Neben dem Hund ist das Buch der beste Freund des Menschen.

English Translation

Outside of a dog, a book is man’s best friend.

For the english translation how about: Next to/Besides a dog is a book man’s best friend.

“Outside” works in english in this case, but “Next to” and “Besides” are even closer in meaning to “neben” while also being more idiomatic English, no?

2 Likes

It’s an old fixed expression in English, and later was used as the setup to a really bad joke: “Outside of a dog, a book is man’s best friend. Inside of a dog, it’s too dark to read”.

In modern English, I’d rather use “besides a dog” or “other than a dog”, but I think “next to” could also work.

2 Likes

It does indeed sound funny if you interpret it literally. I’ve never heard of this expression, and would also use one of the suggested alternatives. I would’ve probably picked “besides”, too.
How about “along with”?

2 Likes

“Along with a dog” sounds a bit clunky to me, but it might work. You could also say “in addition to a dog”, but that sounds a little formal. I think “besides” or “other than” are the most natural choices here.

2 Likes

Yep I think “besides” is our best choice here.
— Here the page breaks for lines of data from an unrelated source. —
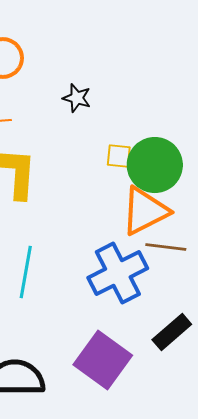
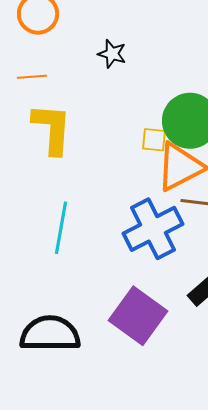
yellow square: (119, 156) -> (154, 140), moved

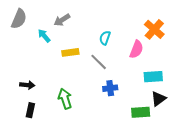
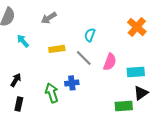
cyan arrow: (44, 36) -> (23, 41), moved
pink semicircle: (136, 49) -> (110, 62), moved
black arrow: (27, 85) -> (16, 80), turned -64
blue cross: (110, 88) -> (72, 83), moved

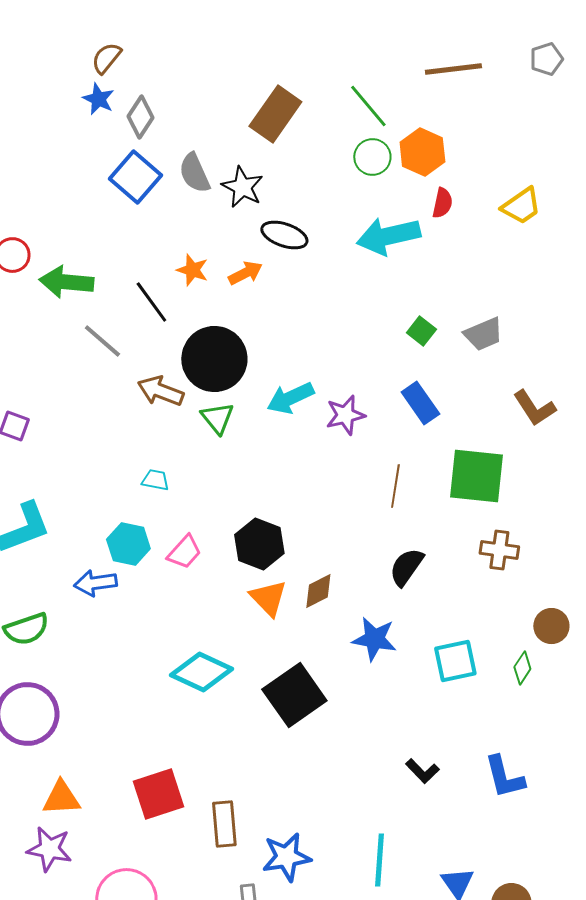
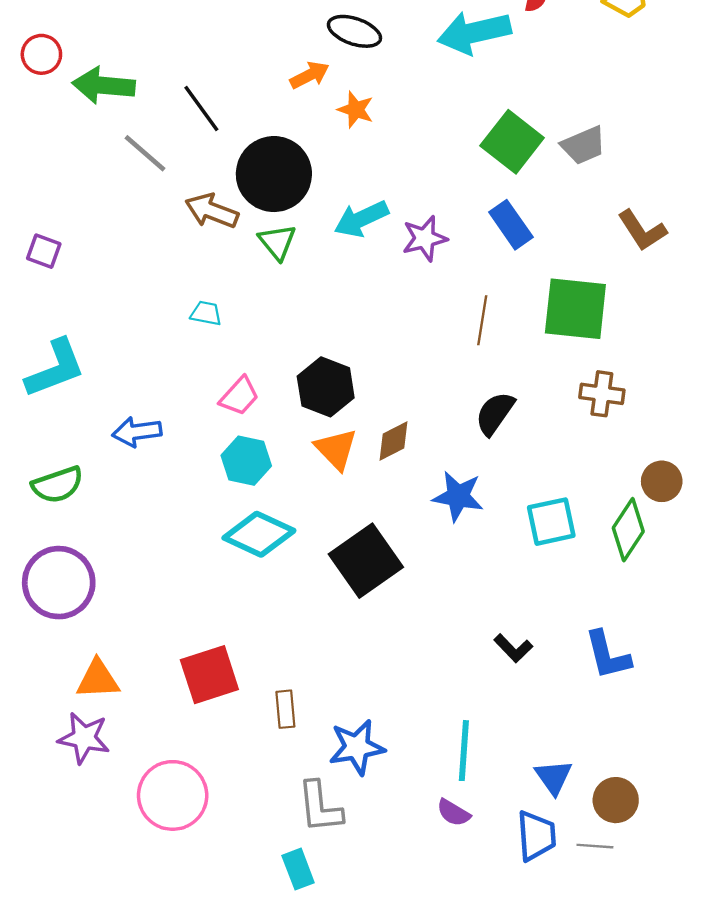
orange star: (192, 270) -> (356, 110), moved
green square: (421, 331) -> (512, 142), size x1.8
cyan hexagon: (128, 544) -> (246, 461), moved
green diamond: (522, 668) -> (628, 530), size x1.6
brown rectangle: (224, 824) -> (285, 709), size x0.7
How about “After the dog, the book is man’s second-best friend”?

Yes, I’d say that also works.

English Translation

Outside of a dog, a book is man’s best friend.

Außer schließt etwas aus . Neben bedeutet zusätzlich zu.

1 Like

I agree.

  • German sentence: Dogs and books share rank 1
  • English sentence: Dogs are rank 1, books are rank 2

I dislike this sentence for multiple reasons. Your argument is one of them.

I dislike the expression “Outside of a dog”. Why use such a weird phrasing, when the English language has so many better alternatives to offer?

Or “Not considering the dog”. Or “Excluding the dog”.

All better than “Outside of a dog”.

Or, simpler, how about simply saying the book is man’s second-best friend, after the dog? Instead of saying the book is man’s best friend, except that it isn’t because the dog is. Instead of knowingly stating falsehoods (“the book is man’s best friend” when it’s only man’s second-best friend) by willingly and intentionally ignoring reality.